Cardio: how much should we be doing?

We can improve our lifestyle in many ways but one of the most effective changes we can make to impact our health positively is to increase how much exercise we do - and you don't suddenly have to start planning your first marathon to see an improvement.

Just 30 minutes of brisk walking each day will make a huge difference to both your physical fitness and your mental wellbeing - but sadly, many of us are nowhere near as active as we should be.

Also known as aerobic exercise, cardiovascular activities increase the amount of oxygen delivered to and used by your muscles. Cardiovascular exercise is any form of 'whole-body' activity that rhythmically works the major muscle groups, such as the legs, for prolonged periods of time (five minutes or more). Whether that's a brisk walk with the dog, or a competitive game of football, it improves the efficiency of both the heart and the lungs.

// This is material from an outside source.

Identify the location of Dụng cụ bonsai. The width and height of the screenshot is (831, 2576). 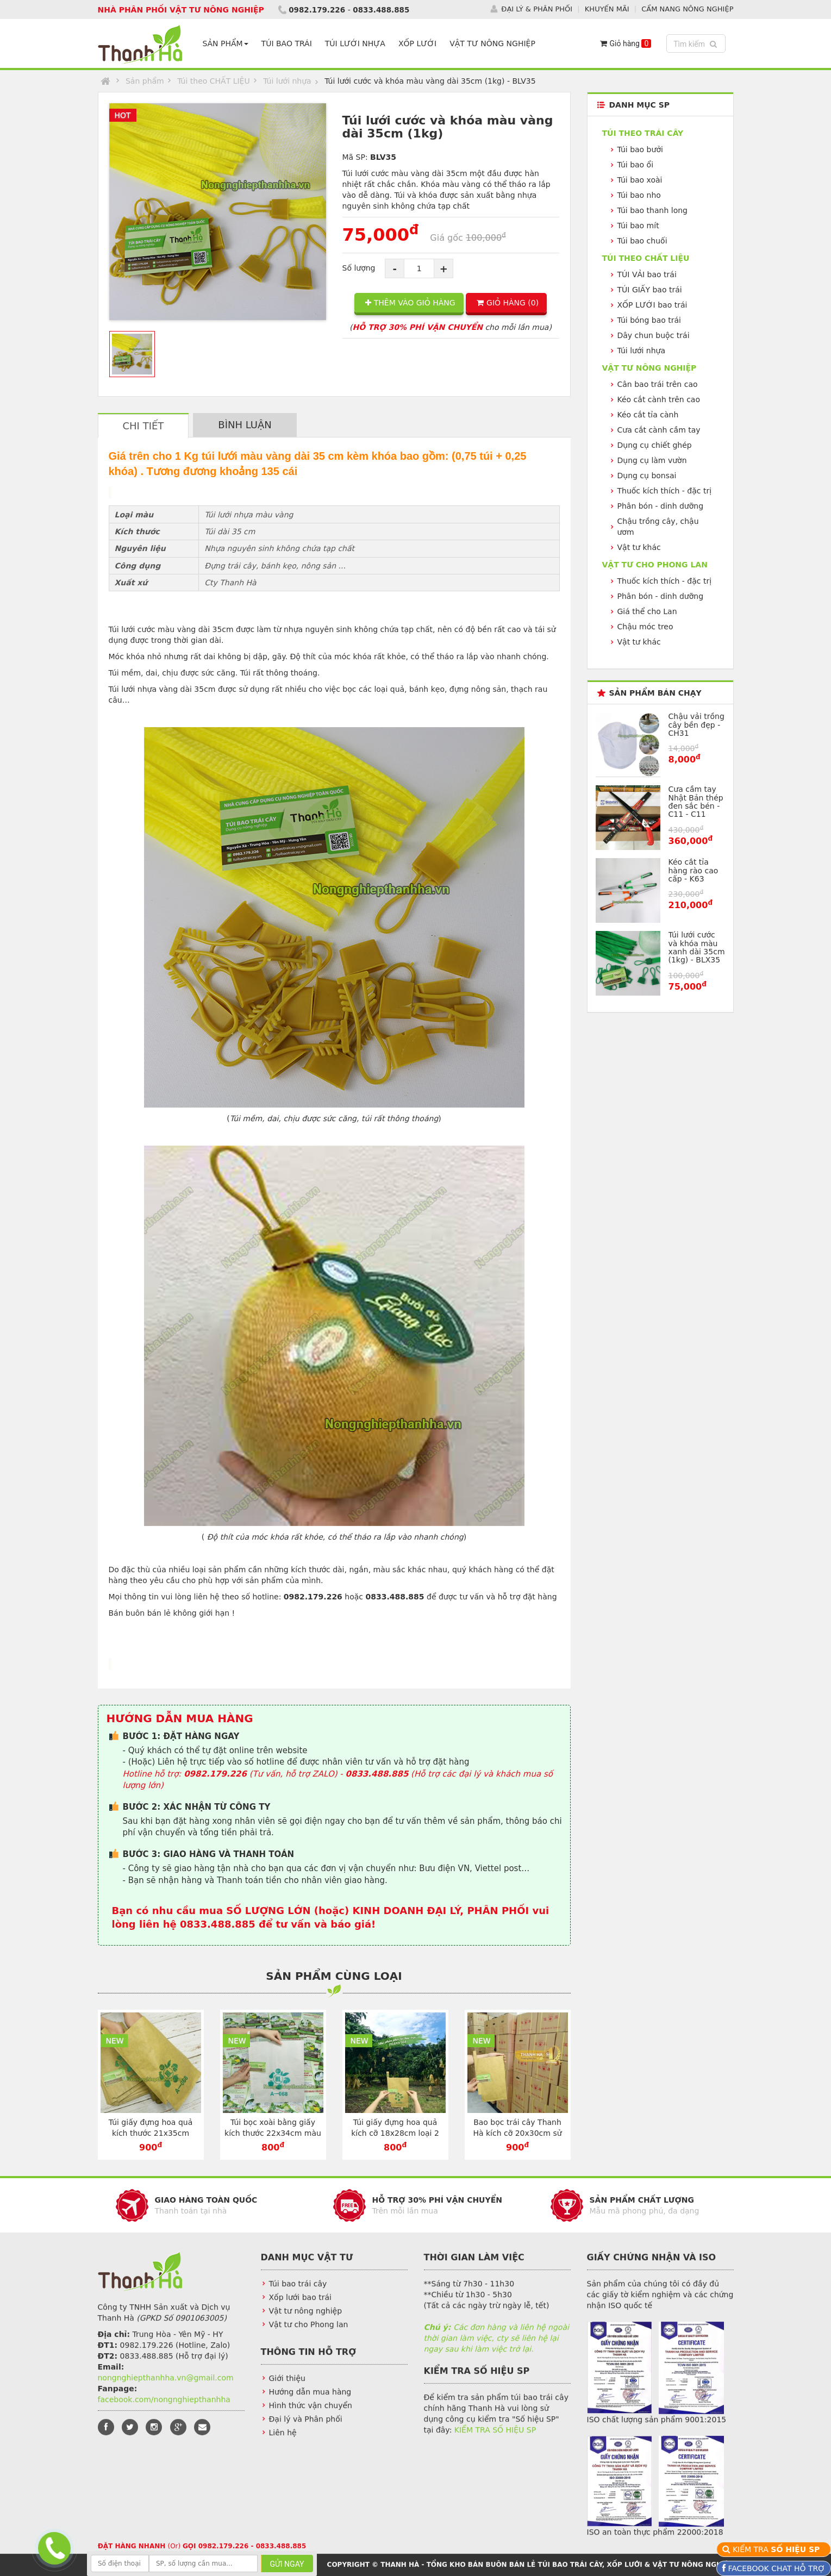 (647, 475).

How much cardio keeps us healthy?

Thirty minutes of moderate-level cardiovascular exercise at least five days a week is enough to benefit your health significantly. This can come in a number of forms, including light cycling, brisk walking, or even vigorous gardening. You can turn to more vigorous activities such as running and competitive sports as your fitness improves, and this will have an even greater impact on your health and fitness.

What are the benefits of cardiovascular exercise?

Regular physical activity can significantly reduce your chances of developing several major conditions including heart disease, diabetes, cancer, obesity, high blood pressure, high cholesterol, stroke, dementia, depression and osteoporosis as well as leave you feeling more energetic and better about yourself.

Some benefits are less well known - if you have trouble sleeping you may be able to improve your insomnia with more exercise and it is also a great way of dealing with stress, boosting your self-esteem and improving your brain function.

Other benefits include keeping your bones strong, helping to keep conditions such as asthma and arthritis in check, and improving the way your joints function.

Increasing your activity

One of the easiest ways to introduce more exercise into your life is simply to walk more often. Whether you get off the bus earlier on your way to work or school, or you introduce a walk after your evening meal, walking is a perfect start to increasing your exercise levels. Leaving the car at home when you need to go to the local shop, and walking or cycling instead is also an idea, or if you do have to drive, park further away from the shop when you arrive.

When you're at work, try to have conversations with work colleagues on the move if you can, and use the stairs instead of the lift. Have to talk to a work colleague the other side of the building? Don't use the telephone, walk to their desk and speak to them face-to-face. You might also want to go for a walk at lunch time, rather than spend the time at your desk. It will help reduce your levels of stress, too.